Microformats FTW (For the Win!)
Microformats are “a set of simple, open data formats built upon existing and widely adopted standards” – essentially small html markup standards for representing specific kinds of data, like contacts, events, and relationships between people.
In this post we’ll look at three microformats tools for popular browsers:
- The Operator plugin for Firefox
- The Safari Microformats Plugin
- The Microsoft Oomph! Add-in for Internet Explorer
Because microformats are designed “for humans first and machines second” and are unobtrusively embedded in html, it is often easy for people to overlook their presence, unless they’ve specifically enabled a microformats plugin, or otherwise made their web browser microformats-aware.
For example, the address information on my user page on optaros.com is marked up with the hCard microformat, but to the average browser there’s no clear indication that anything is special about that address (as seen here on the right).
Well, there is the “add to address book” link – which uses a technorati service to translate the hCard markup into a downloadable vCard – but otherwise there is little to suggest that this is any more than a standard html block.
To really get the benefits of Microformats, users have to use a browser which is “microformats enabled” or “microformats aware.”
For Firefox, this is most easily accomplished by installing the Operator toolbar. It’s a firefox add-in, developed by Mike Kaply, and available for Firefox 2 or 3. It’s got two display modes: one focused on “actions,” which shows you how you can act on the microformats found in the page, and one focused on “data formats,” which shows you which microformats are available in the page, and then what actions you can take.
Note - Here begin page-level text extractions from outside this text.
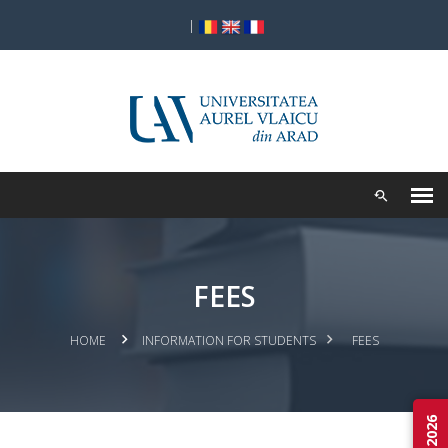
|
FEES
HOME
INFORMATION FOR STUDENTS
FEES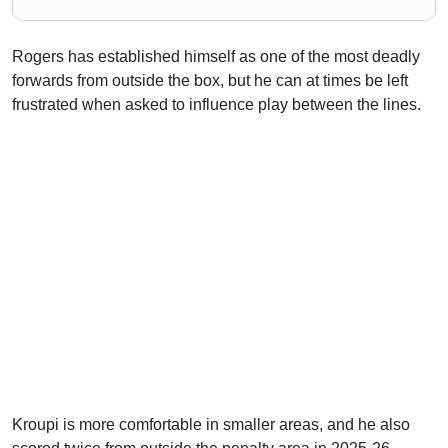
Rogers has established himself as one of the most deadly
forwards from outside the box, but he can at times be left
frustrated when asked to influence play between the lines.
Kroupi is more comfortable in smaller areas, and he also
For example, on the same page shown above, Operator’s “actions” mode shows the following:
While the “data formats” mode shows the following:

In either case, the Operator toolbar is signaling to the user the presence of specific types of data on which the user can act. (For more on Operator and its capabilities check out Mike’s page on it, including Operator User Scripts, which enable people to extend the functionality inside the plugin for existing microformats and add support for additional microformats).
For Safari users, there’s a similar add in called (descriptively if not imaginatively) the Safari Microformats plugin.It displays the microformats icon in the location bar whenever microformats are found, and when you click on that icon you get a dialog like this one:

Note that I switched to johneckman.com here – for some reason (having to do with the fact that my user page also loads via javascript some blog posts after initial page load) the Safari Microformats plugin isn’t currently recognizing the hCard on optaros.com. The Safari microformats plugin does hCard and hCalendar, and is free (as in beer) but not open source.
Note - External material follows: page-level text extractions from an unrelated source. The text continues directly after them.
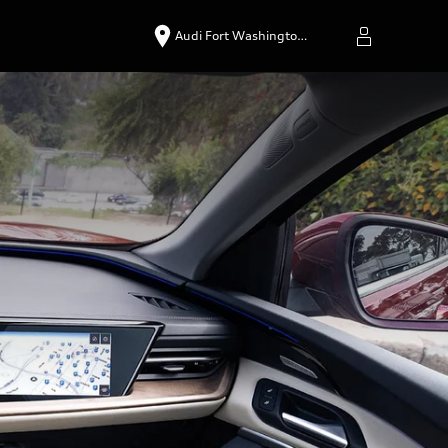
Audi Fort Washingto…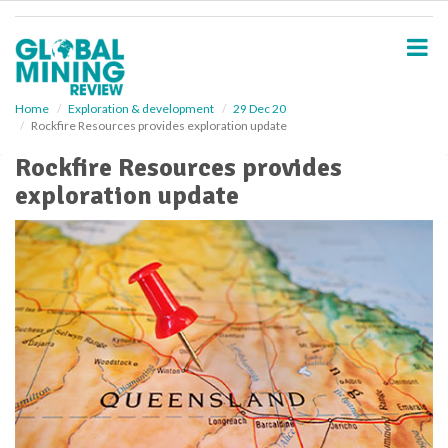
S
k
i
p
t
o
Home
Exploration & development
29 Dec 20
Rockfire Resources provides exploration update
m
a
Rockfire Resources provides
i
exploration update
n
c
o
n
t
e
n
t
Finally, Microsoft recently announced their own microformats plugin. Released under the Ms-PL (Microsoft Public License), the (imaginatively if not descriptively named) Oomph Toolkit includes an Add-in for Internet Explorer as well as “a set of CSS styles that can be used to make Microformatted content look great.” When IE with the Add-In installed comes across a page which includes Microformat content, a microformats icon appears in the top left corner of the page, and when clicked reveals a hovering div containing the microformatted info and the actions the user can take. Expanded, it looks like this:
The actions at the bottom allow you to export the data to Yahoo!, Outlook, or Mac address books. When I first saw this I was a bit confused, since this is an Internet Explorer Add-in, who’s going to use the export to Mac formats?
Interestingly, however, the way the team approached the problem could be useful even for non-IE using folks:
Architecturally, the Add-in actually injects a line of Javascript into web pages with Microformats. This Javascript can also be manually added to web pages, providing a cross-browser experience. You can see an example of this here.
In other words, sites could embed the necessary javascript to expose their microformats, and alter the display to suit, creating an experience appropriate to their site design. (Not everyone will opt for the hovering microformat logo in the upper left). Get it here on codeplex.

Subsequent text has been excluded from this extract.